Honestly, I should get more comfortable with it.

[–] merc@sh.itjust.works 3 points 1 month ago

It's also the case that people are mostly consistent.

Take a question like "how long would it take to drive from here to [nearby city]". You'd expect that someone's answer to that question would be pretty consistent day-to-day. If you asked someone else, you might get a different answer, but you'd also expect that answer to be pretty consistent. If you asked someone that same question a week later and got a very different answer, you'd strongly suspect that they were making the answer up on the spot but pretending to know so they didn't look stupid or something.

Part of what bothers me about LLMs is that they give that same sense of bullshitting answers while trying to cover that they don't know. You know that if you ask the question again, or phrase it slightly differently, you might get a completely different answer.
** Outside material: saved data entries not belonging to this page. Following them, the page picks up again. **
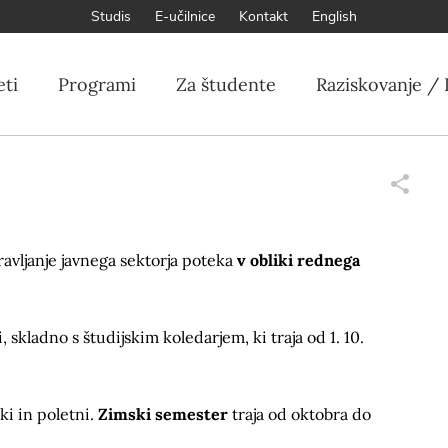
Studis
E-učilnice
Kontakt
English
eti
Programi
Za študente
Raziskovanje / 
vljanje javnega sektorja poteka
v obliki rednega
, skladno s študijskim koledarjem, ki traja od 1. 10.
ki in poletni.
Zimski semester
traja od oktobra do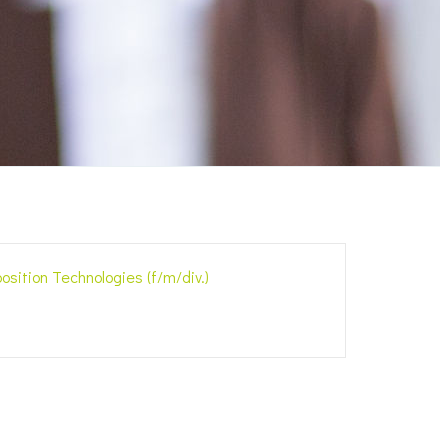
ition Technologies (f/m/div.)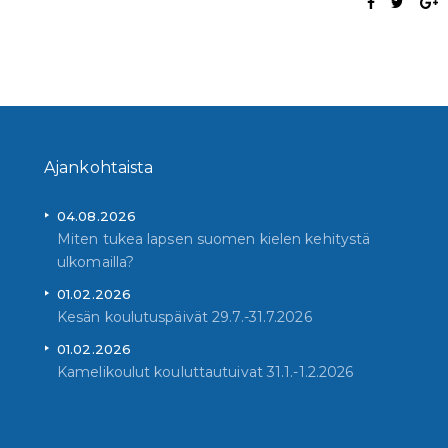
Ajankohtaista
04.08.2026
Miten tukea lapsen suomen kielen kehitystä
ulkomailla?
01.02.2026
Kesän koulutuspäivät 29.7.-31.7.2026
01.02.2026
Kamelikoulut kouluttautuivat 31.1.-1.2.2026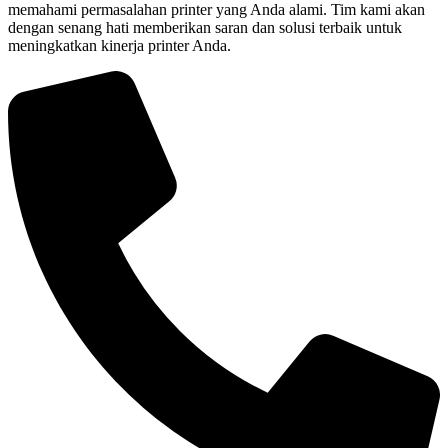
memahami permasalahan printer yang Anda alami. Tim kami akan
dengan senang hati memberikan saran dan solusi terbaik untuk
meningkatkan kinerja printer Anda.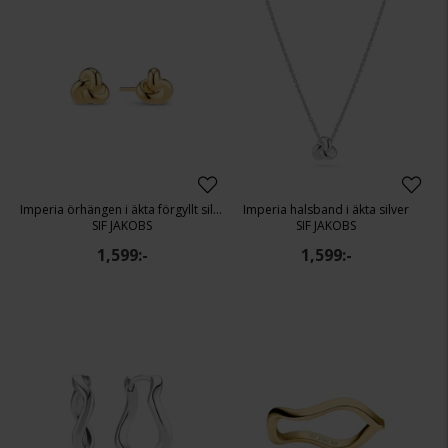
Imperia örhängen i äkta förgyllt silver
Imperia halsband i äkta silver
SIF JAKOBS
SIF JAKOBS
1,599:-
1,599:-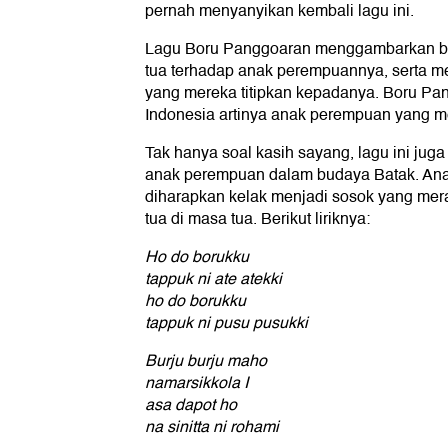
pernah menyanyikan kembali lagu ini.
Lagu Boru Panggoaran menggambarkan be
tua terhadap anak perempuannya, serta m
yang mereka titipkan kepadanya. Boru P
Indonesia artinya anak perempuan yang 
Tak hanya soal kasih sayang, lagu ini juga
anak perempuan dalam budaya Batak. Ana
diharapkan kelak menjadi sosok yang me
tua di masa tua. Berikut liriknya:
Ho do borukku
tappuk ni ate atekki
ho do borukku
tappuk ni pusu pusukki
Burju burju maho
namarsikkola I
asa dapot ho
na sinitta ni rohami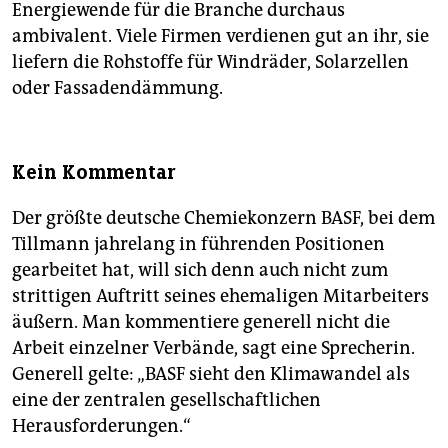
Energiewende für die Branche durchaus
ambivalent. Viele Firmen verdienen gut an ihr, sie
liefern die Rohstoffe für Windräder, Solarzellen
oder Fassadendämmung.
Kein Kommentar
Der größte deutsche Chemiekonzern BASF, bei dem
Tillmann jahrelang in führenden Positionen
gearbeitet hat, will sich denn auch nicht zum
strittigen Auftritt seines ehemaligen Mitarbeiters
äußern. Man kommentiere generell nicht die
Arbeit einzelner Verbände, sagt eine Sprecherin.
Generell gelte: „BASF sieht den Klimawandel als
eine der zentralen gesellschaftlichen
Herausforderungen.“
[–] JcbAzPx@lemmy.world 1 points 1 month ago

This is necessary for sounding like reasonable language and an inherent reason for "hallucinations". If it didn't have variation it would inevitably output the same answer to any input.

[–] Fmstrat@lemmy.world 0 points 1 month ago (1 children)

This is adjustable via temperature. It is set low on chatbots, causing the answers to be more random. It's set higher on code assistants to make things more deterministic.

[–] snooggums@piefed.world 5 points 1 month ago

Changing the amount of randomness still results in enough randomness to be random.